Material shown ▸

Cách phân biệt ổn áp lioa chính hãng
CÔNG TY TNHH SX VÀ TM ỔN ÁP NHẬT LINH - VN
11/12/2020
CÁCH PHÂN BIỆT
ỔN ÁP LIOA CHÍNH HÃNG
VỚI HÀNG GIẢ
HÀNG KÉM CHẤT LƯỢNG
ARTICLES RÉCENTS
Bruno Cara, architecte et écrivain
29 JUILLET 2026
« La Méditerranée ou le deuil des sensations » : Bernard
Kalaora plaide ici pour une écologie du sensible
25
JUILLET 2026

...

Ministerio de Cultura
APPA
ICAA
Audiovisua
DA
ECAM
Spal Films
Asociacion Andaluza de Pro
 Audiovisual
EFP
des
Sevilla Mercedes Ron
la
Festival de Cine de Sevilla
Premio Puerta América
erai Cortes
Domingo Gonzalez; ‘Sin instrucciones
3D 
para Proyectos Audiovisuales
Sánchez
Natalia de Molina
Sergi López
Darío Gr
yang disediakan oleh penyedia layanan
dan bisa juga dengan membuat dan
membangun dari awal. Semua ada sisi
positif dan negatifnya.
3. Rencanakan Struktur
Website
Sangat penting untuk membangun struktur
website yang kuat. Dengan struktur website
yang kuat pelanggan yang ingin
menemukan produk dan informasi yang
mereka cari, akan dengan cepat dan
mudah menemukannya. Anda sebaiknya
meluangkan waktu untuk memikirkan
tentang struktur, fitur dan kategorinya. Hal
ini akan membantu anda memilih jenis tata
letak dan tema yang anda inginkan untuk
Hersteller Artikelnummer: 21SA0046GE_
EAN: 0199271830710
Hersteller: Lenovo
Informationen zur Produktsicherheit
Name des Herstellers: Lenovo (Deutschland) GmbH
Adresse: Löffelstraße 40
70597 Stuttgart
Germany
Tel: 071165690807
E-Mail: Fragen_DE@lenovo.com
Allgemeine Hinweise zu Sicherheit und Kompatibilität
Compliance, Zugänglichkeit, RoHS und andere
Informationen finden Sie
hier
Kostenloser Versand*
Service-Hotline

Work to be completed ▸ Return only the count of lines in the records that hold the word "untuk".

Answer to this exercise ▸ 3